Ovotest

Verhütung

 

Zur Schwangerschaftsverhütung gibt es eine Vielzahl von Methoden.

Unsicher sind der Koitus interruptus (Abbruch des Geschlechtsverkehrs vor dem Samenerguss des Mannes), Verlass auf „sichere“ Tage mit oder ohne zusätzliche Temperaturmessung, Zykluscomputer oder nur anhand eines Ovulationstests. Ebenso bieten Schaumovula für die Frau keine ausreichende Sicherheit. Sie enthalten zwar Wirkstoffe, die Spermien abtöten oder ihre Bewegung hemmen, können aber ohne Zusatzmaßnahmen nicht 100%ig eine Befruchtung verhindern.

Relativ sicher sind Kondome. Sie schützen auch zuverlässig vor der Übertragung von Geschlechtskrankheiten, Hepatitis B und AIDS beim vaginalen Geschlechtsverkehr. Schaumovula können ihre Wirksamkeit durch chemische Reaktionen der Wirk- oder Trägerstoffe oder mit dem Latex des Kondoms beeinträchtigen. Kondome dürfen nicht mehrfach verwendet werden. Auch wenn kein Samenerguss stattfand sind durch das erste Überstreifen feinste Löcher, durch die Spermien austreten können, nicht vermeidbar.

Pessare werden in die Scheide eingeführt und verschließen den Muttermund. Ihr sachgerechtes „Anbringen“ erfordert kundige Anleitung und etwas Übung. Sie können zusammen mit Kondomen beim Mann zur Erhöhung der Sicherheit verwendet werden.

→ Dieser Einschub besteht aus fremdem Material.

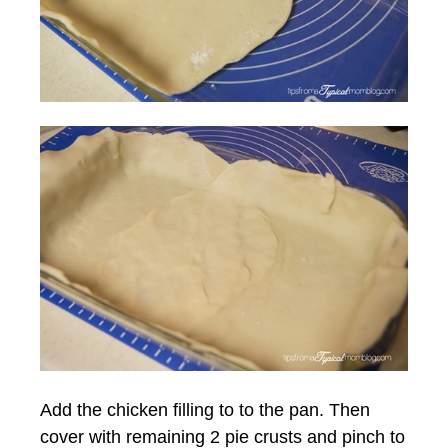
Add the chicken filling to to the pan. Then
cover with remaining 2 pie crusts and pinch to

Die Spirale ist eine kupferbeschichtete Kunststoffvorrichtung, die im Muttermund platziert wird und mechanisch ein Eindringen von Spermien verhindert, sowie durch die Abgabe von Kupferionen die Spermien abtötet. Es gibt auch hormonabgebende Varianten. Spiralen müssen vom Frauenarzt eingesetzt und regelmäßig ausgetauscht werden.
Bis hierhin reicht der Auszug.